- The paper proposes CaDDi, a model that combines non-Markovian discrete diffusion with causal language models for expressive and controllable sequence generation.
- It utilizes a hybrid diffusion kernel and 2D rotary positional encoding to efficiently capture dependencies and mitigate error accumulation.
- Empirical results demonstrate superior performance in both biological and text generation tasks, achieving higher pLDDT scores and improved coherence.

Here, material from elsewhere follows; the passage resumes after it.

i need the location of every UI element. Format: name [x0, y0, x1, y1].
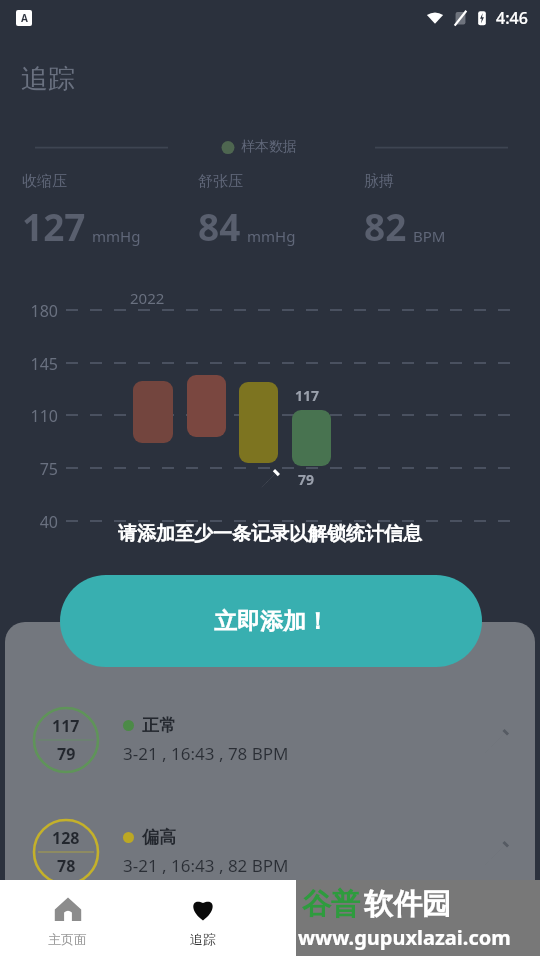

Non-Markovian Discrete Diffusion with Causal LLMs
The paper introduces CaDDi, a causal discrete diffusion model that integrates non-Markovian processes with causal LLMs, advancing the field of sequence generation. The authors propose an innovative approach that combines the advantages of discrete diffusion models with traditional causal LLMs to enhance expressiveness and control over generated sequences.
Background and Motivation
Autoregressive transformers have long been the gold standard in sequence modeling, achieving impressive results across various domains, from NLP to biological sequence prediction. However, their left-to-right decoding can limit flexibility, especially in tasks requiring bidirectional or partially specified generation, like text infilling. Discrete diffusion models, on the other hand, offer robust structures for such scenarios, but often fall short in comparison to autoregressive methods in terms of generation quality.
This paper aims to merge these two paradigms, retaining the strengths of both. The proposed model, CaDDi, operates within a non-Markovian diffusion framework, allowing for more expressive and controllable generation by leveraging information from the entire generative trajectory.
Methodology
CaDDi is built upon extending the non-Markovian diffusion process to discrete domains, allowing each denoising step to utilize information from previous states. This approach mitigates error accumulation, aligning the backward process naturally with causal LLMing.
The authors design a non-Markovian forward trajectory by independently corrupting the original data at each timestep, rather than relying on a single latent state. This introduces a more informative sequence of noisy states, which better retains intermediate information across timesteps. Additionally, a hybrid diffusion kernel is used, mixing absorbing and uniform kernels to enhance the diversity and utility of the noise trajectory.
The CaDDi model unifies sequential and temporal modeling by constructing training trajectories that account for both token positions and diffusion timesteps. By incorporating a 2D rotary positional encoding, the model efficiently captures dependencies across these dimensions, maintaining backward compatibility with traditional causal LLM architectures.
Empirical Evaluation
The empirical results demonstrate CaDDi's superiority over existing discrete diffusion models in generating high-quality sequences. In biological sequence generation tasks, CaDDi achieves higher pLDDT scores, indicating better structural feasibility, and outperforms in TM-score, RMSD, and H-prob, showing strong homology to known protein structures.
In text generation, CaDDi surpasses other models in guided generative perplexity across multiple LLMs, indicating improved coherence in generated text. Additionally, CaDDi achieves comparable self-BLEU scores, reflecting the diversity of its outputs.
Implications and Future Directions
CaDDi represents a significant step forward in the integration of diffusion processes with causal LLMs. By enabling a non-Markovian approach to discrete diffusion, the model achieves robust and flexible sequence generation, applicable to both language and biological data. The ability to adapt pretrained LLMs for discrete diffusion without architectural changes further underscores CaDDi's versatility and potential for broad adoption.
This paper opens several avenues for future research. Further exploration into optimizing semi-speculative decoding techniques could enhance inference efficiency, and expanding the framework to other modalities or incorporating additional conditioning signals may yield even richer generative capabilities. The integration of such frameworks into real-world applications, especially in fields like protein engineering and complex real-time systems, presents promising opportunities for advancement.